TASK OBJECTIVE → Compute how many lines in the data below hold the word "Injectors", then report that number with nothing else.

Saved entries →
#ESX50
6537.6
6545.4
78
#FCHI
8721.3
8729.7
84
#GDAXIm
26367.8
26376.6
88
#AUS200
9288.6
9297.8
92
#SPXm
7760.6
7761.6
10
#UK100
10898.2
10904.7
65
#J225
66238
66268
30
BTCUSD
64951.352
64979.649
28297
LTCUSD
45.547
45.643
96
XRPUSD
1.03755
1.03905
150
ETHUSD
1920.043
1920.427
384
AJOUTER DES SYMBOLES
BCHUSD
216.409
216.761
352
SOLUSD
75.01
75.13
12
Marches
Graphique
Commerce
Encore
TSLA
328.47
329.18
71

...

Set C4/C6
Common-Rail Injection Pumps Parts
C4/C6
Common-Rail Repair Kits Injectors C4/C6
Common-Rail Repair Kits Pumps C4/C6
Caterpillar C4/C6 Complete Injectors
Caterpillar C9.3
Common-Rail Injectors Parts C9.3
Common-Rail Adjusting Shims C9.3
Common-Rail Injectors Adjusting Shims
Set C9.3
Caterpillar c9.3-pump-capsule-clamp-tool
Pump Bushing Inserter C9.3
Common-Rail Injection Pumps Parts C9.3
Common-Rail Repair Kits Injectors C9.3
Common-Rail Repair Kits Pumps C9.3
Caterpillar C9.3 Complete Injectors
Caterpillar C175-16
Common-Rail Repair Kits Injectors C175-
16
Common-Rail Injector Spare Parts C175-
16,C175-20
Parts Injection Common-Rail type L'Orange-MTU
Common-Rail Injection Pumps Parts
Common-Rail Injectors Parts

EXERCISE RESULT → 8